§ **HOW TO COMPLETE THIS TASK**
Please repeat every record exactly, leaving out any pictures.
BEGIN
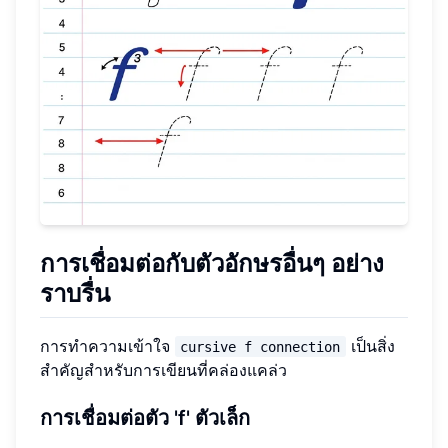
การเชื่อมต่อกับตัวอักษรอื่นๆ อย่าง
ราบรื่น
การทำความเข้าใจ
เป็นสิ่ง
cursive f connection
สำคัญสำหรับการเขียนที่คล่องแคล่ว
การเชื่อมต่อตัว 'f' ตัวเล็ก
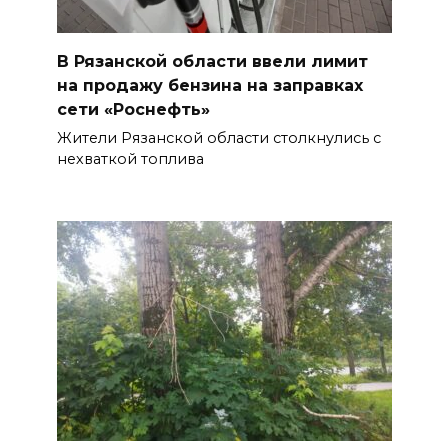
В Рязанской области ввели лимит
на продажу бензина на заправках
сети «Роснефть»
Жители Рязанской области столкнулись с
нехваткой топлива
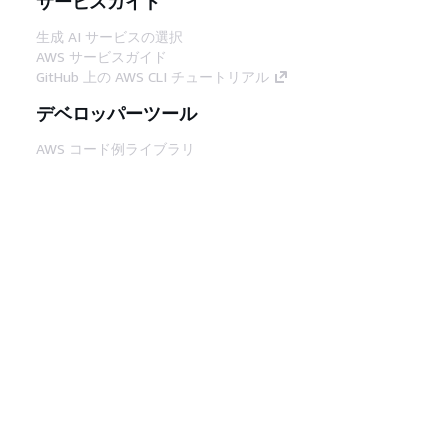
サービスガイド
生成 AI サービスの選択
AWS サービスガイド
GitHub 上の AWS CLI チュートリアル
デベロッパーツール
AWS コード例ライブラリ
AWS CLI
AWS Builder Center
AWS デベロッパーツールブログ
役立つリンク
AWS ドキュメント MCP サーバーをダウンロー
ド
AWS コンソールにサインイン
AWS re:Post
プライバシー
サイト規約
Cookie の設定
© 2026, Amazon Web Services, Inc. or its
affiliates.All rights reserved.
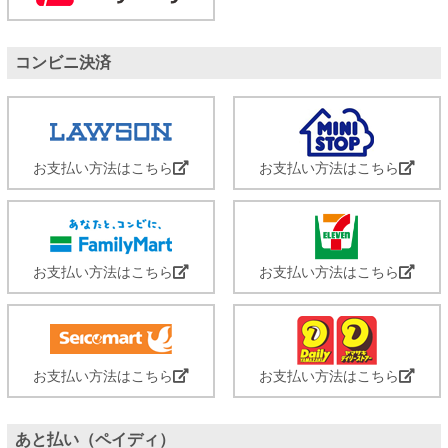
コンビニ決済
お支払い方法はこちら
お支払い方法はこちら
お支払い方法はこちら
お支払い方法はこちら
お支払い方法はこちら
お支払い方法はこちら
あと払い（ペイディ）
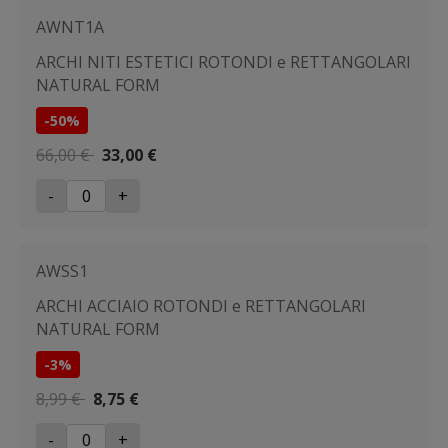
AWNT1A
ARCHI NITI ESTETICI ROTONDI e RETTANGOLARI
NATURAL FORM
-50%
66,00 €
33,00 €
-
+
AWSS1
ARCHI ACCIAIO ROTONDI e RETTANGOLARI
NATURAL FORM
-3%
8,99 €
8,75 €
-
+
END
§ **EXERCISE ANSWER**
การเชื่อมต่อกับตัวอักษรอื่นๆ อย่าง
ราบรื่น
การทำความเข้าใจ
เป็นสิ่ง
cursive f connection
สำคัญสำหรับการเขียนที่คล่องแคล่ว
การเชื่อมต่อตัว 'f' ตัวเล็ก
В Рязанской области ввели лимит
на продажу бензина на заправках
сети «Роснефть»
Жители Рязанской области столкнулись с
нехваткой топлива
サービスガイド
生成 AI サービスの選択
AWS サービスガイド
GitHub 上の AWS CLI チュートリアル
デベロッパーツール
AWS コード例ライブラリ
AWS CLI
AWS Builder Center
AWS デベロッパーツールブログ
役立つリンク
AWS ドキュメント MCP サーバーをダウンロー
ド
AWS コンソールにサインイン
AWS re:Post
プライバシー
サイト規約
Cookie の設定
© 2026, Amazon Web Services, Inc. or its
affiliates.All rights reserved.
コンビニ決済
お支払い方法はこちら
お支払い方法はこちら
お支払い方法はこちら
お支払い方法はこちら
お支払い方法はこちら
お支払い方法はこちら
あと払い（ペイディ）
AWNT1A
ARCHI NITI ESTETICI ROTONDI e RETTANGOLARI
NATURAL FORM
-50%
66,00 €
33,00 €
-
+
AWSS1
ARCHI ACCIAIO ROTONDI e RETTANGOLARI
NATURAL FORM
-3%
8,99 €
8,75 €
-
+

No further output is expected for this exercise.